Insider und VDN-Neulandentdecker werden auf diesen beiden Seiten fündig
www.terrassous.com, www.lesvinsparcefreres.com

Aber jetzt zu den in Berlin zu erstehenden Weinen des „Amphitheaters Roussillon“. Träumen wir uns doch einfach mal vom urbanen Stadtbeton zu den roten Böden auf kompaktem Kalkstein oder den schwarzen Böden mit Schiefermergel – als Überbleibsel der Kreidezeit-, die den Weinen der Domaines Arguti, Soulanes et Fontanel ein perfektes Terrain bieten. Hier wachsen die besonders alten Reben (Mindestalter 50 Jahre / die ältesten sind aus dem Jahr 1918) für die grandiosen Weine der Domaines des Soulanes, die wir kosten durften und mit voller Überzeugung weiterempfehlen.

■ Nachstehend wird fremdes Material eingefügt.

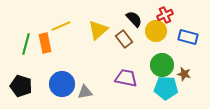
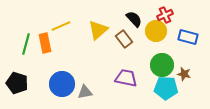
black pentagon: moved 4 px left, 3 px up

Wie wäre es fürs Silvester-Fisch-Menue (in der Brasserie Lamazère war das ein Kabeljau mit Wintertrüffeln auf Selleriepüree) mit dem mineralisch leichten, auf feiner Hefe gereiften IGP Cotes Catalanes Blanc Kaya aus den Grenache- und Carignan-Trauben (jeweils gris et blanc) mit einem Hauch von Zitrus-Ananas und Honignote. Für Liebhaber einer kräftigen Wildpastete oder eines Cassoulets (Fleischeintopf aus dem Sud-Ouest und Spezialität des Hauses Lamazère) empfiehlt sich das Rotbeerige, das sich im roten Weinpendant Kaya Rouge findet.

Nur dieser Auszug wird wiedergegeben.